## What you will do
Write out exactly, excluding pictures, the lines from the one containing "spaces with keys: mask_svg, mask_w, mask_h, instance_id, label." through the end of the data, both included.

[Records contained in a dataset]
- - -
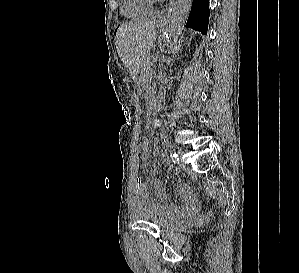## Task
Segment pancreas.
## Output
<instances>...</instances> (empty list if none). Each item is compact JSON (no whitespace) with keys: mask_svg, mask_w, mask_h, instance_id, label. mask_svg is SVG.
<instances>
[{"mask_svg":"<svg viewBox=\"0 0 299 273\" xmlns=\"http://www.w3.org/2000/svg\"><path fill=\"white\" fill-rule=\"evenodd\" d=\"M152 66H153V62L151 61V59L149 57H147L142 63L141 74H142V77L146 81L149 80V78L151 77V75L153 73Z\"/></svg>","mask_w":299,"mask_h":273,"instance_id":"1","label":"pancreas"}]
</instances>
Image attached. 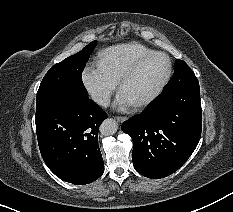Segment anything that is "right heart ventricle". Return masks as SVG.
<instances>
[{
	"instance_id": "right-heart-ventricle-1",
	"label": "right heart ventricle",
	"mask_w": 233,
	"mask_h": 212,
	"mask_svg": "<svg viewBox=\"0 0 233 212\" xmlns=\"http://www.w3.org/2000/svg\"><path fill=\"white\" fill-rule=\"evenodd\" d=\"M152 51L139 43L119 44L101 51L98 55V64L113 80L119 82L136 60Z\"/></svg>"
}]
</instances>
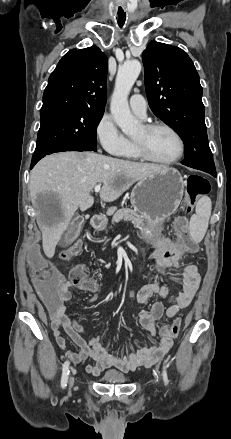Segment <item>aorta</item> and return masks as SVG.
<instances>
[{
  "label": "aorta",
  "instance_id": "obj_1",
  "mask_svg": "<svg viewBox=\"0 0 231 439\" xmlns=\"http://www.w3.org/2000/svg\"><path fill=\"white\" fill-rule=\"evenodd\" d=\"M141 72L138 60L125 62L118 68L115 88L111 98V114L124 134L131 136L138 131V122L130 112L128 95Z\"/></svg>",
  "mask_w": 231,
  "mask_h": 439
}]
</instances>
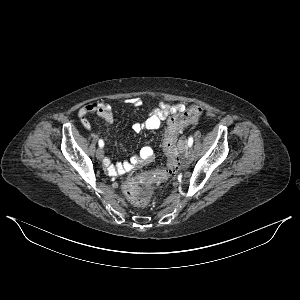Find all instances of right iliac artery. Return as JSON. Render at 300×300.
I'll list each match as a JSON object with an SVG mask.
<instances>
[{"label": "right iliac artery", "instance_id": "1", "mask_svg": "<svg viewBox=\"0 0 300 300\" xmlns=\"http://www.w3.org/2000/svg\"><path fill=\"white\" fill-rule=\"evenodd\" d=\"M98 144H99V147H101V148H103V147H104V142H103V140H102V139H100V140H99V143H98Z\"/></svg>", "mask_w": 300, "mask_h": 300}]
</instances>
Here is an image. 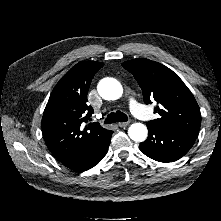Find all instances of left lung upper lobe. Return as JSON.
<instances>
[{
  "mask_svg": "<svg viewBox=\"0 0 221 221\" xmlns=\"http://www.w3.org/2000/svg\"><path fill=\"white\" fill-rule=\"evenodd\" d=\"M133 74L143 92L146 104L154 98L159 104L154 112L160 118L148 123L166 130L198 133L200 108L184 82L166 66L145 58L122 63Z\"/></svg>",
  "mask_w": 221,
  "mask_h": 221,
  "instance_id": "obj_1",
  "label": "left lung upper lobe"
}]
</instances>
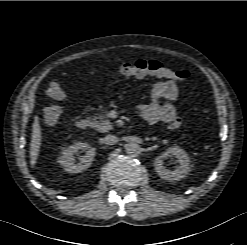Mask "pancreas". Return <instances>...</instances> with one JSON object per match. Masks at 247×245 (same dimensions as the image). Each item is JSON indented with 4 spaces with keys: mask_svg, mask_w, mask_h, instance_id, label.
Returning <instances> with one entry per match:
<instances>
[{
    "mask_svg": "<svg viewBox=\"0 0 247 245\" xmlns=\"http://www.w3.org/2000/svg\"><path fill=\"white\" fill-rule=\"evenodd\" d=\"M92 127L99 132H109L113 129L111 121L108 119L107 112L96 115L92 118Z\"/></svg>",
    "mask_w": 247,
    "mask_h": 245,
    "instance_id": "obj_1",
    "label": "pancreas"
}]
</instances>
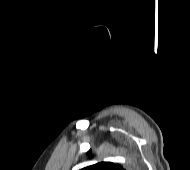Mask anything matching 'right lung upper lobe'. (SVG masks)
I'll use <instances>...</instances> for the list:
<instances>
[{
	"mask_svg": "<svg viewBox=\"0 0 190 170\" xmlns=\"http://www.w3.org/2000/svg\"><path fill=\"white\" fill-rule=\"evenodd\" d=\"M81 170H124L120 165L114 164L112 162H100Z\"/></svg>",
	"mask_w": 190,
	"mask_h": 170,
	"instance_id": "obj_1",
	"label": "right lung upper lobe"
}]
</instances>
- - -
## Task result
Mask "pancreas". Return <instances>...</instances> with one JSON object per match. Masks at 247×245 (same dimensions as the image). Each item is JSON indented with 4 spaces with keys: mask_svg, mask_w, mask_h, instance_id, label.
Returning <instances> with one entry per match:
<instances>
[{
    "mask_svg": "<svg viewBox=\"0 0 247 245\" xmlns=\"http://www.w3.org/2000/svg\"><path fill=\"white\" fill-rule=\"evenodd\" d=\"M92 127L99 132H109L113 129L111 121L108 119L107 112L96 115L92 118Z\"/></svg>",
    "mask_w": 247,
    "mask_h": 245,
    "instance_id": "obj_1",
    "label": "pancreas"
}]
</instances>
Mask anything matching 'right lung upper lobe'. (SVG masks)
I'll use <instances>...</instances> for the list:
<instances>
[{
	"mask_svg": "<svg viewBox=\"0 0 190 170\" xmlns=\"http://www.w3.org/2000/svg\"><path fill=\"white\" fill-rule=\"evenodd\" d=\"M81 170H124L120 165L114 164L112 162H100Z\"/></svg>",
	"mask_w": 190,
	"mask_h": 170,
	"instance_id": "obj_1",
	"label": "right lung upper lobe"
}]
</instances>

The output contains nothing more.